Work required ▸ Repeat exactly, and only, the lines below starting at the line that contains "נגרמות מתחזוקה לקויה. זה מדגיש את החשיבות של" and ending at the line that contains "סדקים בקירות אפשר", inclusive of both.

Top of Input material

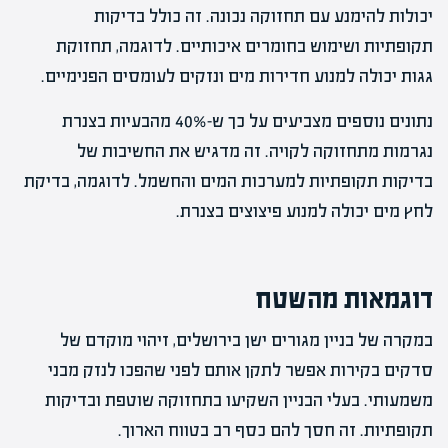
יכולות להימנע עם תחזוקה נכונה. זה כולל בדיקות
תקופתיות ושימוש בחומרים איכותיים. לדוגמה, תחזוקת
גגות יכולה למנוע חדירות מים ונזקים לעומסים הפנימיים.
נתונים נוספים מצביעים על כך ש-40% מהבעיות בצנרת
נגרמות מתחזוקה לקויה. זה מדגיש את החשיבות של
בדיקות תקופתיות למערכות המים והחשמל. לדוגמה, בדיקת
לחץ מים יכולה למנוע פיצוצים בצנרת.
דוגמאות מהשטח
במקרה של בניין מגורים ישן בירושלים, זיהוי מוקדם של
סדקים בקירות אפשר לתקן אותם לפני שהפכו לנזק מבני
משמעותי. בעלי הבניין השקיעו בתחזוקה שוטפת ובדיקות
תקופתיות. זה חסך להם כסף רב בטווח הארוך.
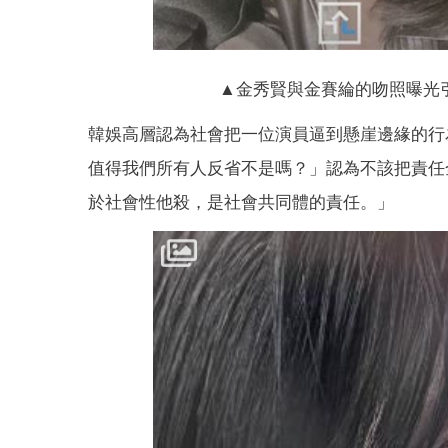
▲金秀賢與金賽綸的吻照曝光引
韓娛高層認為社會把一位演員逼到懸崖邊緣的行
值得我們所有人反省不是嗎？」認為不該把責任
於社會性他殺，是社會共同體的責任。」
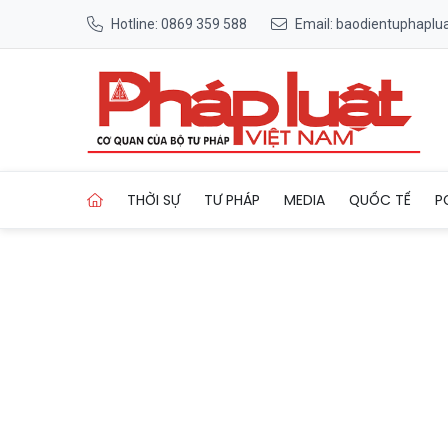
Hotline: 0869 359 588
Email: baodientuphapl
Trang chủ Hải Phòng đồng lo
THỜI SỰ
TƯ PHÁP
MEDIA
QUỐC TẾ
P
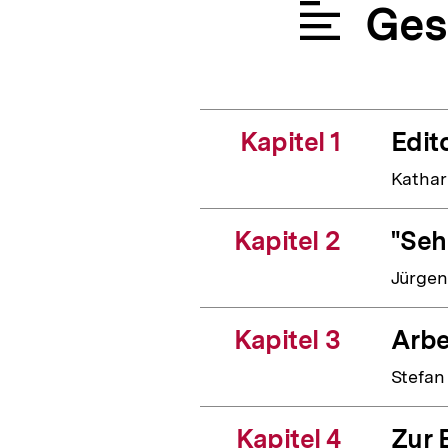
Ges
Kapitel 1
Edito
Kathar
Kapitel 2
"Seh
Jürge
Kapitel 3
Arbe
Stefan
Kapitel 4
Zur 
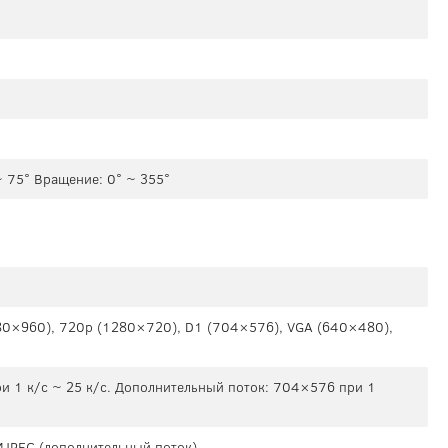
~ 75° Вращение: 0° ~ 355°
0×960), 720p (1280×720), D1 (704×576), VGA (640×480),
и 1 к/c ~ 25 к/c. Дополнительный поток: 704×576 при 1
 MJPEG (дополнительный поток)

Bottom of Input material

Solution below ▸
נגרמות מתחזוקה לקויה. זה מדגיש את החשיבות של
בדיקות תקופתיות למערכות המים והחשמל. לדוגמה, בדיקת
לחץ מים יכולה למנוע פיצוצים בצנרת.
דוגמאות מהשטח
במקרה של בניין מגורים ישן בירושלים, זיהוי מוקדם של
סדקים בקירות אפשר לתקן אותם לפני שהפכו לנזק מבני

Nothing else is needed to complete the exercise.